DATA SHOWN
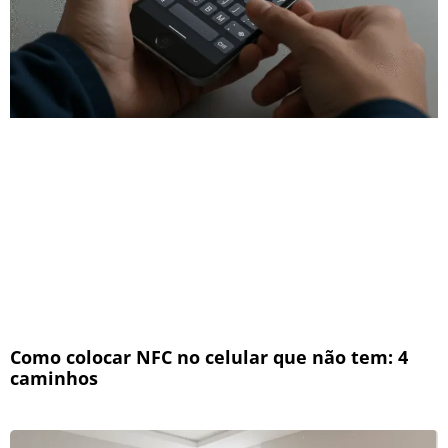
Como colocar NFC no celular que não tem: 4
caminhos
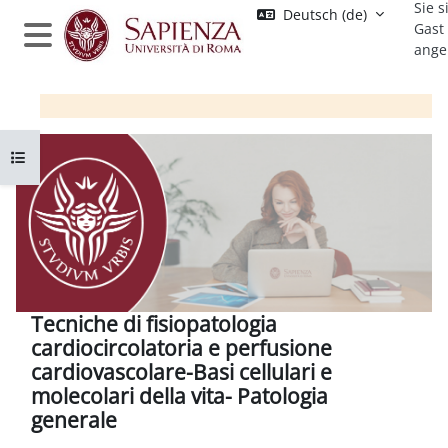
Sie s
Zum Hauptinhalt
Deutsch ‎(de)‎
Gast
ange
Website-Übersicht
Kursindex öffnen
Tecniche di fisiopatologia
cardiocircolatoria e perfusione
cardiovascolare-Basi cellulari e
molecolari della vita- Patologia
generale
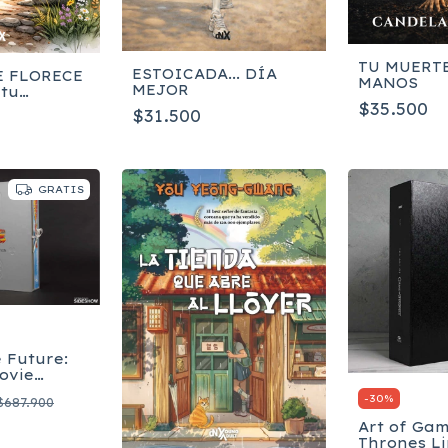
TU MUERTE
ESTOICADA... DÍA
E FLORECE
MANOS
MEJOR
 tu
$35.500
n la
$31.500
de tu árbol
GRATIS
 Future:
ovie
glés
-
30
%
$687.900
Art of Gam
Thrones L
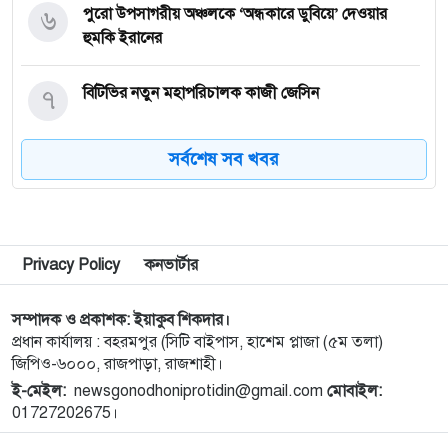
৬
পুরো উপসাগরীয় অঞ্চলকে ‘অন্ধকারে ডুবিয়ে’ দেওয়ার
হুমকি ইরানের
৭
বিটিভির নতুন মহাপরিচালক কাজী জেসিন
সর্বশেষ সব খবর
৮
জাতীয় স্টেডিয়ামের ক্রীড়া পরিবেশ ফেরানোর অঙ্গীকার
আমিনুলের
৯
রাসিক প্রশাসককে জুলাই গণঅভ্যুত্থান সম্পর্কিত বিজয়
Privacy Policy
কনভার্টার
মিছিল ক্যানভাস ছবি উপহার
সম্পাদক ও প্রকাশক: ইয়াকুব শিকদার।
১০
সবাইকে ছাড়িয়ে শীর্ষে শাহরুখ খান
প্রধান কার্যালয় : বহরমপুর (সিটি বাইপাস, হাশেম প্লাজা (৫ম তলা)
জিপিও-৬০০০, রাজপাড়া, রাজশাহী।
ই-মেইল:
newsgonodhoniprotidin@gmail.com
মোবাইল:
১১
আট বছর পর ফিরছেন প্রীতি, জানালেন বিরতির কারণ
01727202675।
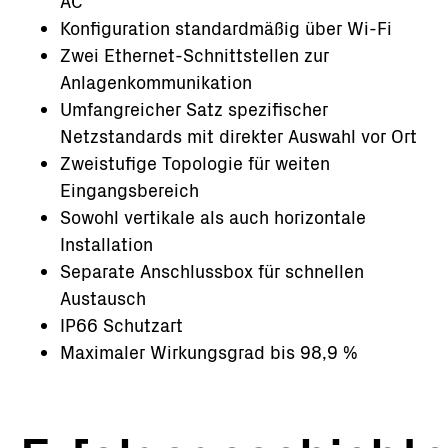
AC
Konfiguration standardmäßig über Wi-Fi
Zwei Ethernet-Schnittstellen zur
Anlagenkommunikation
Umfangreicher Satz spezifischer
Netzstandards mit direkter Auswahl vor Ort
Zweistufige Topologie für weiten
Eingangsbereich
Sowohl vertikale als auch horizontale
Installation
Separate Anschlussbox für schnellen
Austausch
IP66 Schutzart
Maximaler Wirkungsgrad bis 98,9 %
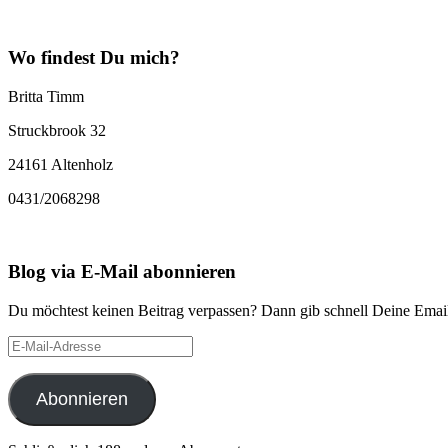
Wo findest Du mich?
Britta Timm
Struckbrook 32
24161 Altenholz
0431/2068298
Blog via E-Mail abonnieren
Du möchtest keinen Beitrag verpassen? Dann gib schnell Deine Email
E-
Mail-
Adresse
Abonnieren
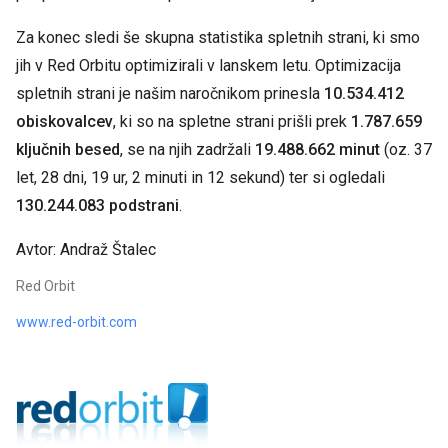
Za konec sledi še skupna statistika spletnih strani, ki smo
jih v Red Orbitu optimizirali v lanskem letu. Optimizacija
spletnih strani je našim naročnikom prinesla
10.534.412
obiskovalcev
, ki so na spletne strani prišli prek
1.787.659
ključnih besed
, se na njih zadržali
19.488.662 minut
(oz. 37
let, 28 dni, 19 ur, 2 minuti in 12 sekund) ter si ogledali
130.244.083 podstrani
.
Avtor: Andraž Štalec
Red Orbit
www.red-orbit.com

BRIEF
Scan the listing above. Gather each line that contains the word "spletnih".

EXERCISE OUTPUT
Za konec sledi še skupna statistika spletnih strani, ki smo
spletnih strani je našim naročnikom prinesla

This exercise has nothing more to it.